An agent-based model (ABM) is a microsimulation in which agents (representing individuals, organisations, etc.) act according to pre-specified decision rules. An agent’s attributes, state, and environmental conditions act as inputs to the decision rules, which determine the agent’s behaviour, including its interactions with other agents, and may update its attributes and state. An ABM takes individual data and parameters and allows the emergence of population-level phenomena that differ from a simple aggregate of individual behaviours. Thus, ABMs can be used to discover complex causal effects, identify underlying mechanisms behind complex systems, and help to make sense of large amounts of existing evidence and data. Recent reviews of ABMs in public health and in NCDs specifically have found that ABMs are under-utilised as a tool to give insight into the epidemiology of NCDs. The few existing ABM studies of NCDs are predominantly focused on a single health behaviour, with the remainder focused on a single disease. Our aim is to capture the essence of individual-level decision making in terms of a set of rules and environmental factors, model the links between the risk factors and development of NCDs, and evaluate the impact of disruptive events such as pandemics and the associated response on these.
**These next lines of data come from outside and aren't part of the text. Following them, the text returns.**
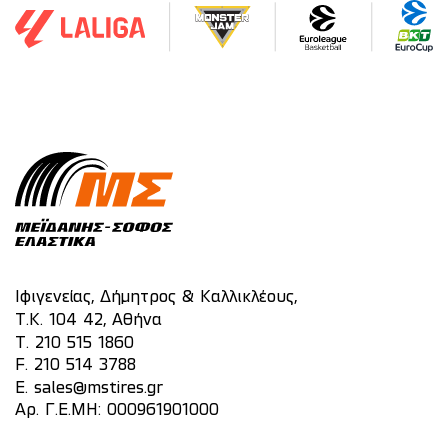
Ιφιγενείας, Δήμητρος & Καλλικλέους,
Τ.Κ. 104 42, Αθήνα
T.
210 515 1860
F. 210 514 3788
E.
sales@mstires.gr
Αρ. Γ.Ε.ΜΗ: 000961901000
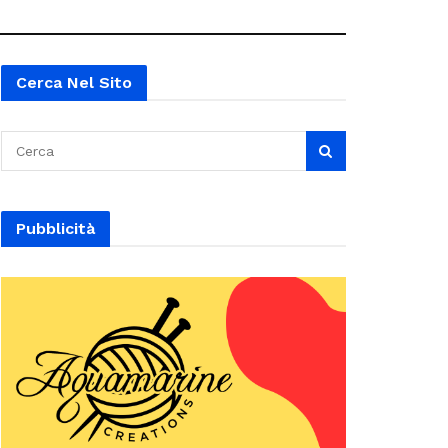
Cerca Nel Sito
Pubblicità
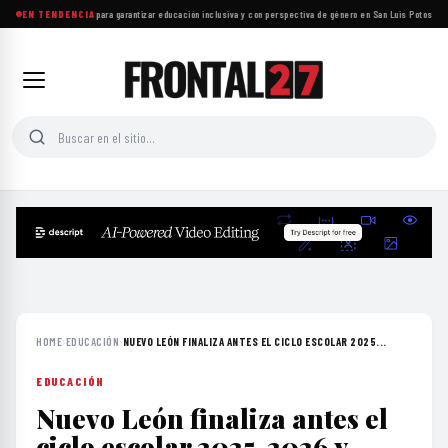
Proponen reformas para garantizar educación inclusiva y con perspectiva de género en San Luis Potosí
EN TENDENCIA
·
Insa
HOME
›
EDUCACIÓN
›
NUEVO LEÓN FINALIZA ANTES EL CICLO ESCOLAR 2025...
EDUCACIÓN
Nuevo León finaliza antes el
ciclo escolar 2025-2026 y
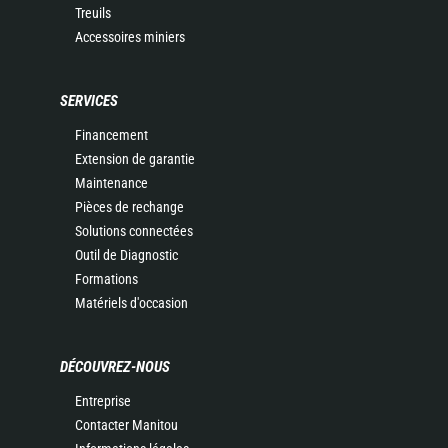
Treuils
Accessoires miniers
SERVICES
Financement
Extension de garantie
Maintenance
Pièces de rechange
Solutions connectées
Outil de Diagnostic
Formations
Matériels d'occasion
DÉCOUVREZ-NOUS
Entreprise
Contacter Manitou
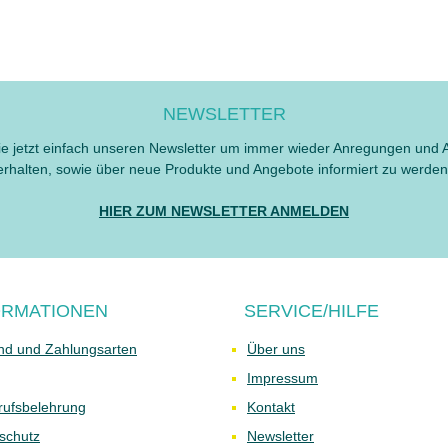
NEWSLETTER
e jetzt einfach unseren Newsletter um immer wieder Anregungen und 
erhalten, sowie über neue Produkte und Angebote informiert zu werden
HIER ZUM NEWSLETTER ANMELDEN
ORMATIONEN
SERVICE/HILFE
nd und Zahlungsarten
Über uns
Impressum
rufsbelehrung
Kontakt
schutz
Newsletter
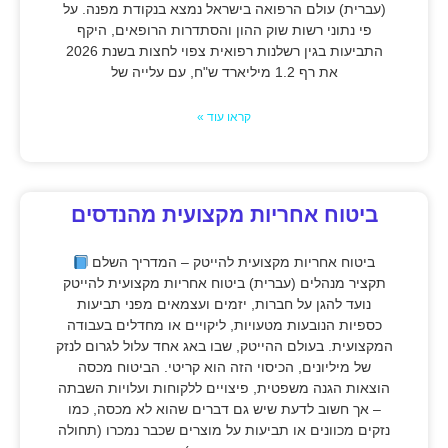
(עברית) עולם הרפואה בישראל נמצא בנקודת מפנה. על
פי נתוני רשות שוק ההון והסתדרות הרופאים, היקף
התביעות בגין רשלנות רפואית צפוי לחצות בשנת 2026
את רף 1.2 מיליארד ש"ח, עם עלייה של
קראו עוד »
ביטוח אחריות מקצועית מהנדסים
ביטוח אחריות מקצועית להייטק – המדריך השלם
תקציר מנהלים (עברית) ביטוח אחריות מקצועית להייטק
נועד להגן על חברות, יזמים ועצמאים מפני תביעות
כספיות הנובעות מטעויות, ליקויים או מחדלים בעבודה
המקצועית. בעולם ההייטק, שבו באג אחד עלול לגרום לנזק
של מיליונים, הכיסוי הזה הוא קריטי. הביטוח מכסה
הוצאות הגנה משפטית, פיצויים ללקוחות ועלויות השבתה
– אך חשוב לדעת שיש גם דברים שהוא לא מכסה, כמו
נזקים מכוונים או תביעות על מוצרים שכבר נמכרו (תחולה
Project supervisors (Dr Oyebode WMS and Dr Griffiths Computer Science) have created and validated a synthetic network generator with supporting community detection algorithms, resulting in a set of ~250K agents and their connections (e.g. representing an urban population equivalent to a small city or London borough) based on identified or estimated parameters from available population data.

This project would aim to

  1. Develop an ABM in which agents express NCD risk behaviours and develop disease informed by real-world epidemiological evidence. Both environmental parameters, and factors internal to the individual, such as genetics and knowledge, will contribute to an individual agent’s likelihood of developing an NCD. We will consider an agent’s internal model, and how this may change through interactions with its environment and with other agents.
  2. Perturb the model to artificially change the environment simulating ‘lockdown’ or other interventions which restructure social contacts for the purposes of pandemic response, to examine effects on disease development and population level prevalence, and identify theoretical targets for public health intervention.
  3. Validate and disseminate the model’s output by involving public health experts, both policy-makers and practitioners, throughout the project.

The novelty of this work comes from the focus on using real-world incomplete data to create an ABM with a focus on validating that this model provides realistic results comparable to the populations it is based on. Our model will consider the contribution of multiple NCD risk-factors which will interact and evolve over time, even without intervention; and it will provide a higher level of autonomy to the individual agents than existing epidemic models.